HİJYEN VE SANİTASYON KURALLARINA UYMAK ŞART
Buzağı kayıplarının önüne geçebilmek adına yapılması gerekenleri paylaşan Hakan Çiftçi, “Öncelikle doğum alanlarının steril olması ve kontaminasyon riski taşımaması gerekiyor. Buzağı barınakları, olumsuz hava şartlarına karşı korunaklı ve hijyenik bir konumda bulunmalı. Doğumdan hemen sonra ilk 2 saat içerisinde buzağının bağışıklık sistemini destekleyebilmek için en az 4 litre kaliteli ağız sütü ile buzağılar beslenmeli ve 48 saat içerisinde her 8 saatte bir minimum 2 litre kaliteli ağız sütü verilmeli. Buzağıların besleme süreçleri de hijyen ve sanitasyon kurallarına uygun bir şekilde gerçekleştirilmeli. Kullanılan ekipmanların her kullanımdan sonra çok dikkatli bir şekilde temizlenmesi ve beslemede kullanılan ürünlerin hastalık etmeni içermeyen sağlıklı materyaller olduğundan emin olunması da büyük önem taşıyor. Bu noktada özellikle süt ile besleme süreci yürüten işletmelerimizin sütü buzağılarına vermeden önce mutlaka pastörize ederek, içerisinde olası hastalık etmeni patojenlerin varlığını kabul edilebilir seviyelere indirmeleri çok önemli.” açıklamalarında bulundu.
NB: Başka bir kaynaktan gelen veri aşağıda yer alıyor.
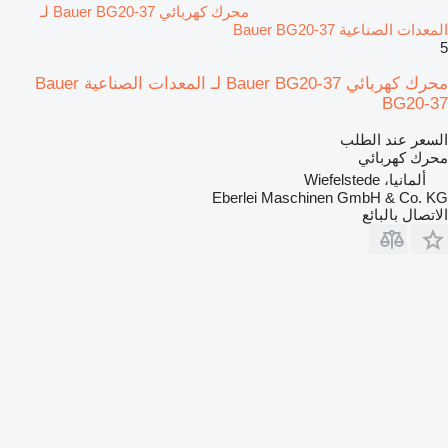
محرك كهربائي Bauer BG20-37 لـ
المعدات الصناعية Bauer BG20-37
5
محرك كهربائي Bauer BG20-37 لـ المعدات الصناعية Bauer
BG20-37
السعر عند الطلب
محرك كهربائي
ألمانيا، Wiefelstede
Eberlei Maschinen GmbH & Co. KG
الاتصال بالبائع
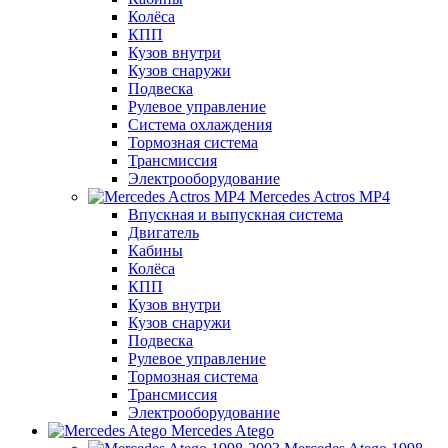
Колёса
КПП
Кузов внутри
Кузов снаружи
Подвеска
Рулевое управление
Система охлаждения
Тормозная система
Трансмиссия
Электрооборудование
Mercedes Actros MP4
Впускная и выпускная система
Двигатель
Кабины
Колёса
КПП
Кузов внутри
Кузов снаружи
Подвеска
Рулевое управление
Тормозная система
Трансмиссия
Электрооборудование
Mercedes Atego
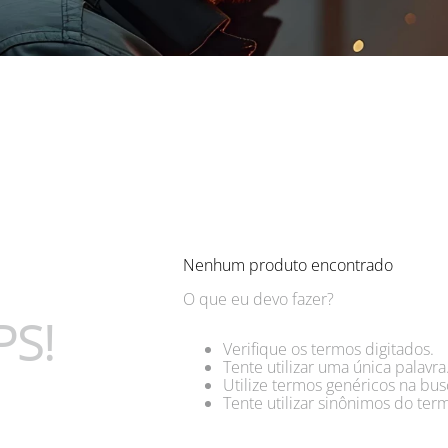
Nenhum produto encontrado
O que eu devo fazer?
S!
Verifique os termos digitados.
Tente utilizar uma única palavra
Utilize termos genéricos na bus
Tente utilizar sinônimos do ter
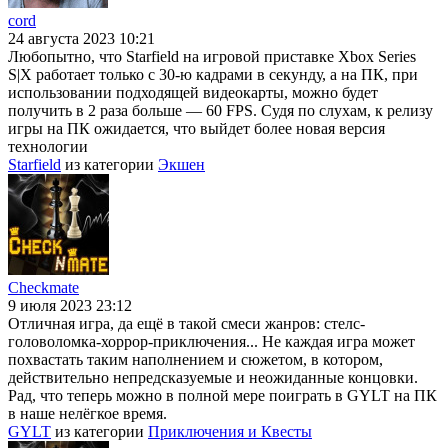
cord
24 августа 2023 10:21
Любопытно, что Starfield на игровой приставке Xbox Series
S|X работает только с 30-ю кадрами в секунду, а на ПК, при
использовании подходящей видеокарты, можно будет
получить в 2 раза больше — 60 FPS. Судя по слухам, к релизу
игры на ПК ожидается, что выйдет более новая версия
технологии
Starfield
из категории
Экшен
Checkmate
9 июля 2023 23:12
Отличная игра, да ещё в такой смеси жанров: стелс-
головоломка-хоррор-приключения... Не каждая игра может
похвастать таким наполнением и сюжетом, в котором,
действительно непредсказуемые и неожиданные концовки.
Рад, что теперь можно в полной мере поиграть в GYLT на ПК
в наше нелёгкое время.
GYLT
из категории
Приключения и Квесты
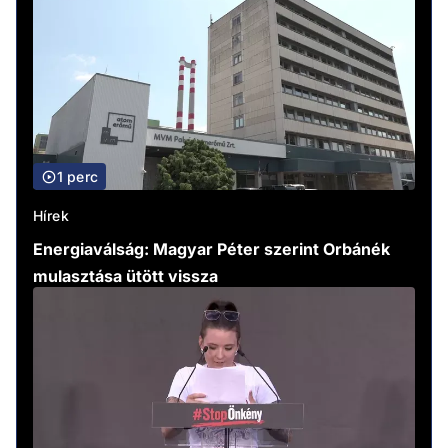
1 perc
Hírek
Energiaválság: Magyar Péter szerint Orbánék
mulasztása ütött vissza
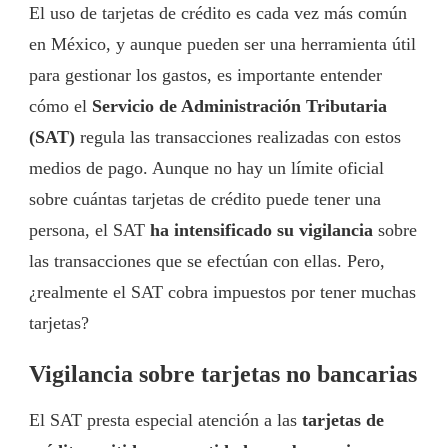
El uso de tarjetas de crédito es cada vez más común
en México, y aunque pueden ser una herramienta útil
para gestionar los gastos, es importante entender
cómo el
Servicio de Administración Tributaria
(SAT)
regula las transacciones realizadas con estos
medios de pago. Aunque no hay un límite oficial
sobre cuántas tarjetas de crédito puede tener una
persona, el SAT
ha intensificado su vigilancia
sobre
las transacciones que se efectúan con ellas. Pero,
¿realmente el SAT cobra impuestos por tener muchas
tarjetas?
Vigilancia sobre tarjetas no bancarias
El SAT presta especial atención a las
tarjetas de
LİFESTART KONSEPTİ İLE BUZAĞILARIN GENETİK POTANSİYELLERİNİ EN ÜST DÜZEYE ÇIKARIYOR
Trouw Nutrition olarak çiftliklere sundukları çözümleri paylaşan Çiftçi, sözlerini şöyle tamamladı: “Hayvanların ortalama verimliliğini artırmaya katkı sağlama hedefimizle inovatif bir çözüm olarak hayata geçirdiğimiz LifeStart konseptimiz ile buzağıların erken dönem beslenme ve üretim performansını bilimsel yöntemlerle geliştirerek genetik potansiyellerini en üst düzeye çıkarıyoruz. Sürdürülebilir hayvancılık odaklı geliştirdiğimiz LifeStart konsepti içerisinde yer alan buzağı mamaları ve yemleri, onların sağlıklı gelişebilmesinde ve yüksek verim ve performans gösterebilmesinde etkin rol oynuyor. Pastörizasyon sistemine sahip olmayan veya buzağı ihtiyacının tam olarak karşılanamadığı işletmelerimiz için yine LifeStart konsepti içerisinde geliştirdiğimiz süt ikame ürünlerimiz Sprayfo ve Milkivit gruplarını öneriyoruz. Süt veya mama ile yapılan besleme döneminin hemen ardından buzağıların gerek doku, organ gerekse rumen gelişiminin etkin bir şekilde devamlılığının sağlanmasına Golden Calf buzağı yemimiz ile altıncı aya kadar katkı sağlamaya devam ediyoruz. Farklı besleme modelleri ve işletme riskleri dikkate alınarak hayvan sağlığı ürün grubumuzda yer alan etkin çözümlerimiz de önümüzdeki aylarda portföyümüzde yer alacak.”